Craig Breslow's lesson as Red Sox CBO is too little, too late after playoff loss

Wild Card Series - Boston Red Sox v New York Yankees - Game One
Wild Card Series - Boston Red Sox v New York Yankees - Game One | Maddie Malhotra/Boston Red Sox/GettyImages

The Boston Red Sox's return to October baseball was shorter than the club and its fans hoped. The Red Sox's offense couldn't produce enough to beat their rival New York Yankees in three games.

The Yankees didn't show it well in the Wild Card series, but they were the best slugging team in the regular season with a .455 team slugging percentage and a league-leading 274 homers, 30 more than the second place team hit. Anthony Volpe and Ben Rice were the only two Yankees to homer in the Wild Card series, but they're capable of much more damage. In his end-of-season press conference, Red Sox chief baseball officer Craig Breslow acknowledged that the teams that remained in the playoffs after their elimination could slug at a higher clip than them.

If only the Red Sox had a lefty slugger who can handle velocity in their lineup. It'd be even better if he was known for crushing the Yankees, in particular.

Also at the end-of-season presser, a reporter asked Breslow what he learned from his second year as CBO and from his experience with the Rafael Devers trade. His answer is upsetting given Boston's recent playoff elimination.

"I learned a lot about the value of building relationships and having clear communication and spending time with the coaching staff and spending time with the players and certainly with Alex [Cora] and having honest conversations, uncomfortable as they may be at times," Breslow said.

Craig Breslow's lesson from the Rafael Devers trade came too late to help Red Sox in 2025

The lead-up to the Devers trade is well established, and there's blame to be shared by both parties, being Devers and Red Sox management. Regardless of the causes and potential clubhouse drama surrounding the Devers trade, Boston had a gap in its lineup without him on the team, which was larely covered by Roman Anthony's call-up. Without Anthony, it would be hard to argue that the Red Sox were a better team without Devers, as Breslow claimed they could be in the press conference following the shocking trade.

Devers was on the way to the best offensive season of his career before Boston shipped him to San Francisco. He slashed .272/.401/.504 with a .905 OPS, 18 doubles, 15 homers, 76 strikeouts and 56 walks over 73 games with the Red Sox. His production starkly decreased in his 90 games with the Giants (.236/.347/.460), which easily could've been caused by the sudden uprooting of his life, or it could've been a vicious slump that would've affected him had he stayed with the Red Sox.

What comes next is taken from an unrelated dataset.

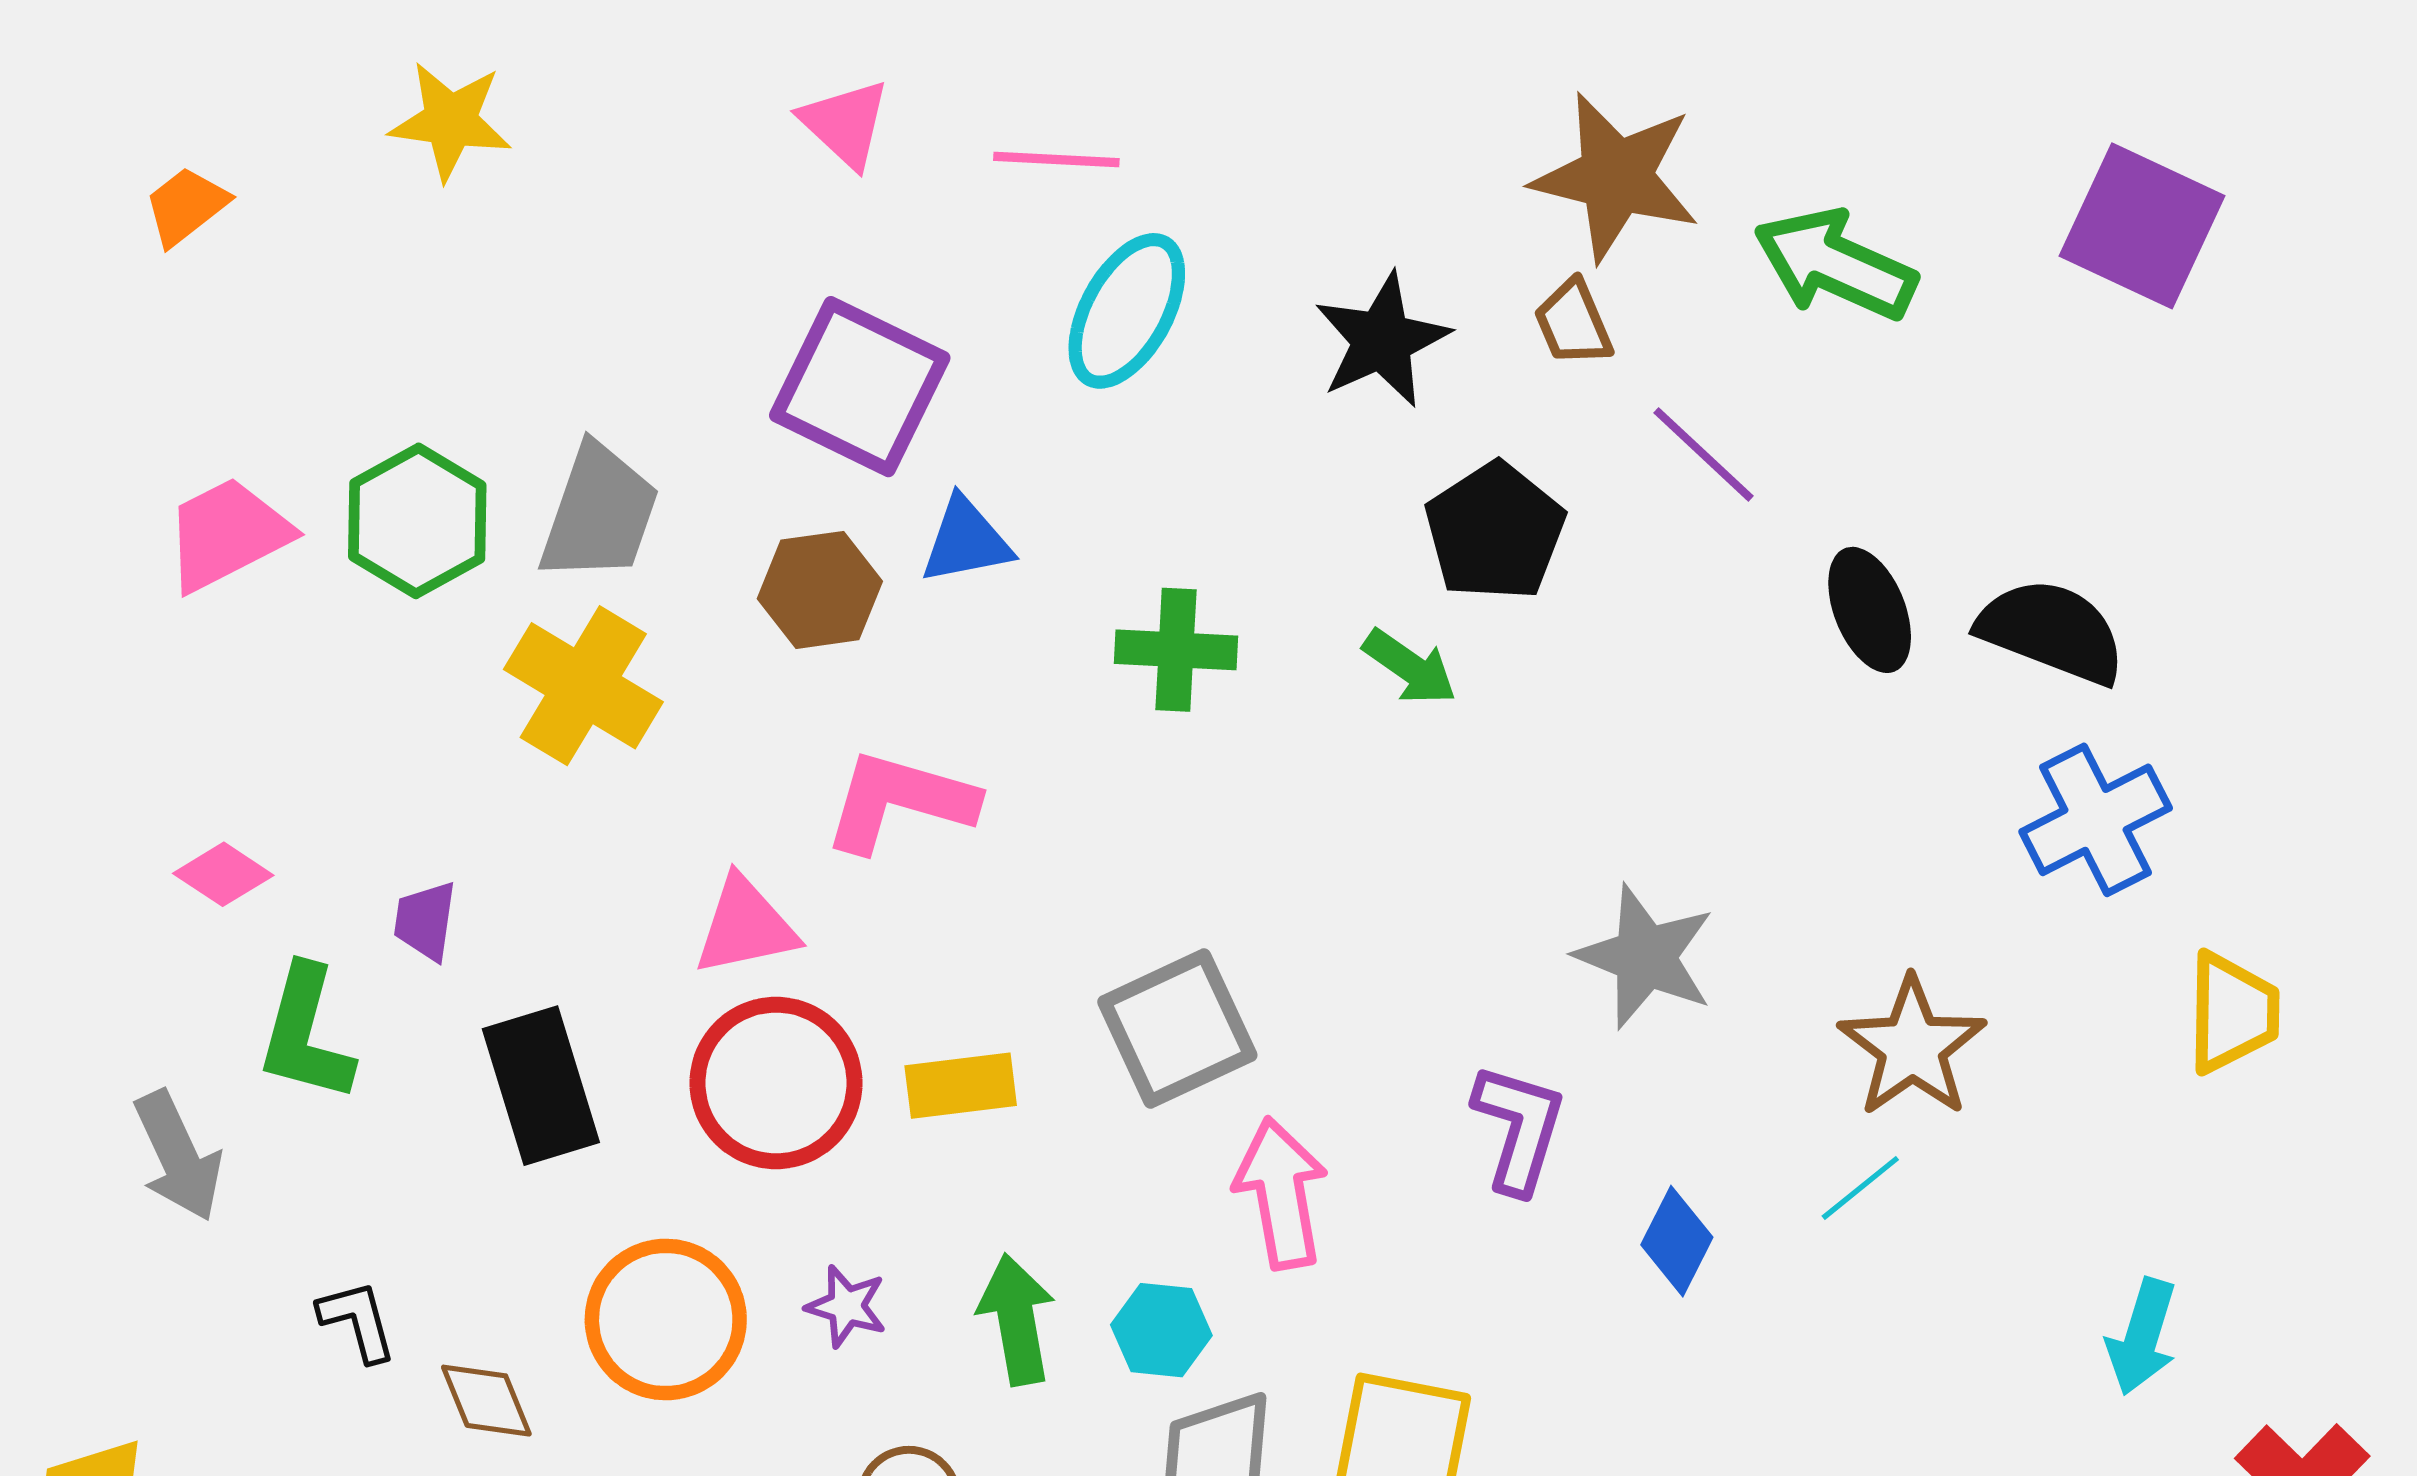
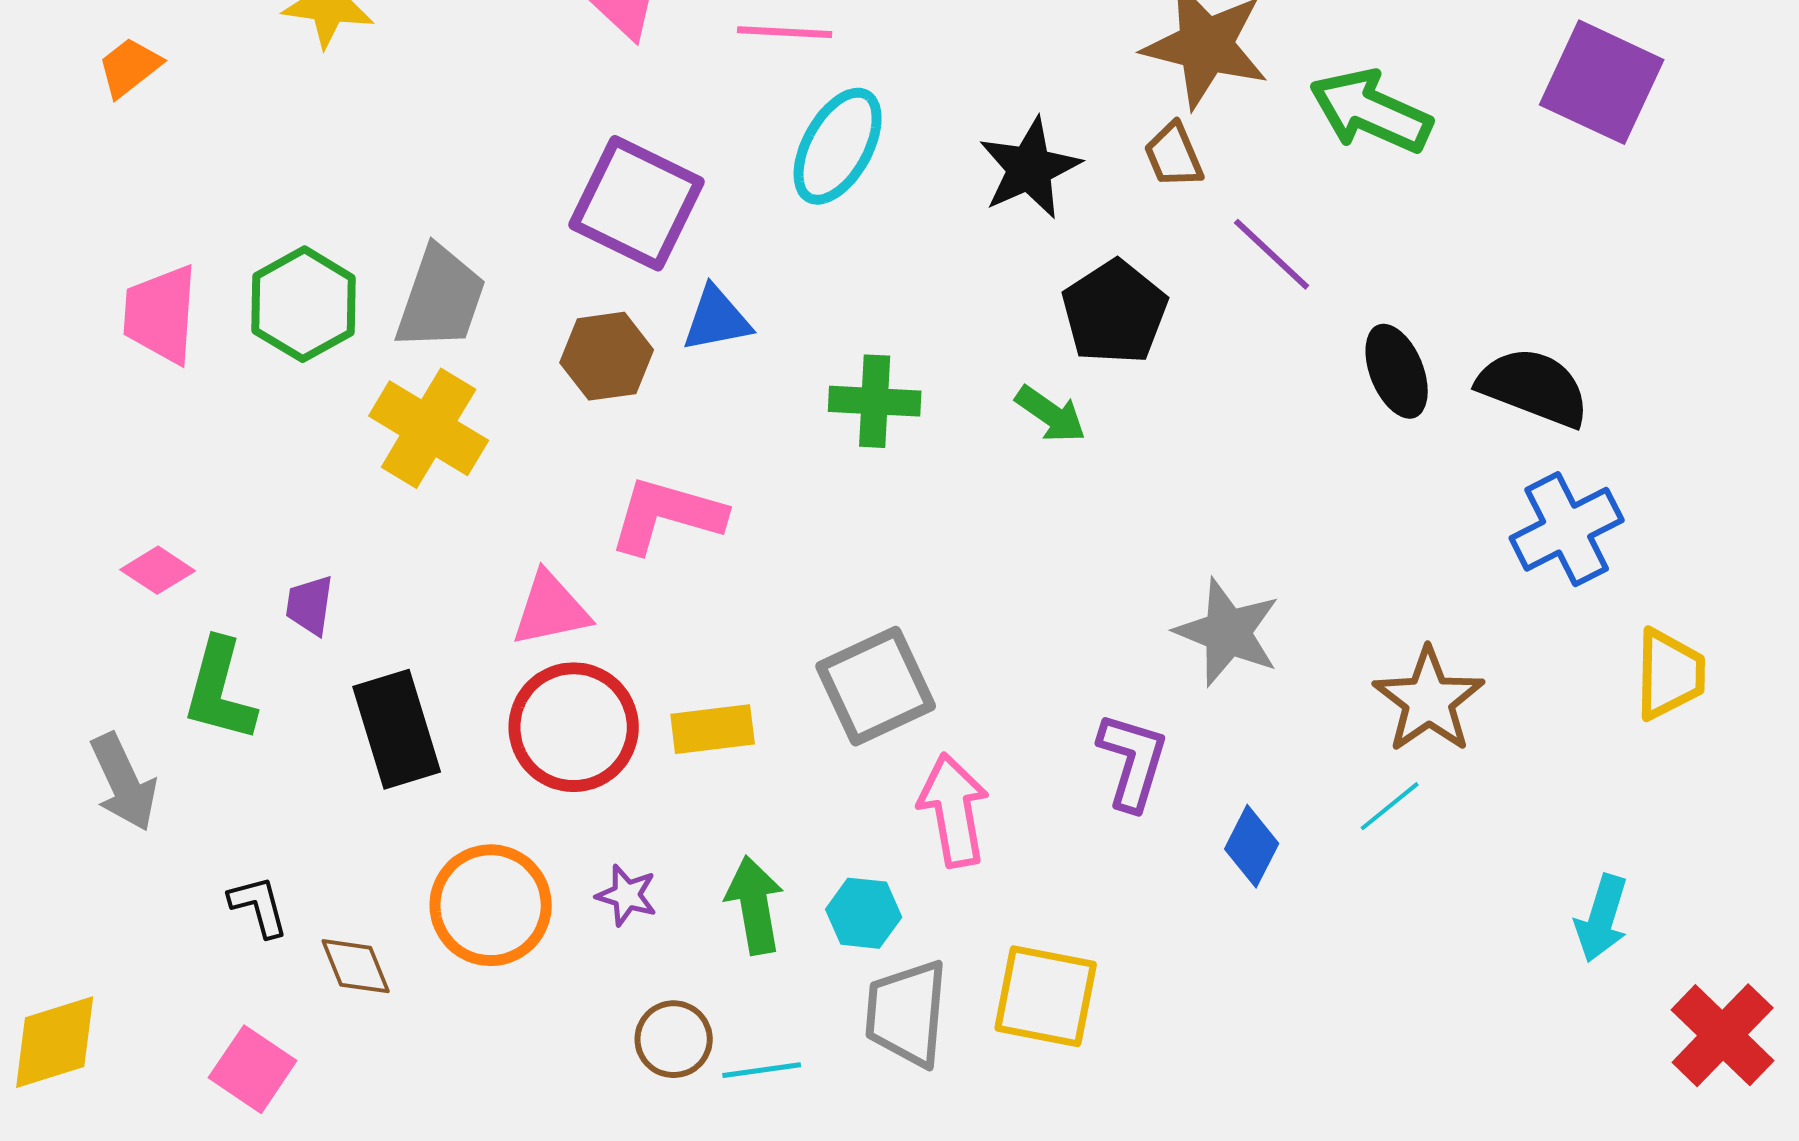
pink trapezoid: (227, 534) -> (161, 314), turned -59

Yankees fans were thrilled after the Devers trade, and Breslow gave them the ultimate gift by trading away their No. 1 killer since David Ortiz, arguably the clutchest hitter in the history of the franchise. The past is the past and Devers is long gone, but the Devers-shaped hole that New York exposed in the Red Sox's lineup can't be ignored.

Breslow showed that he and Red Sox management at least know what they did wrong before they broke a 10-year commitment to a potential franchise player. Again, Devers isn't free from blame here, but the Red Sox clearly needed him more than he needed them, and it showed in their slugging struggles.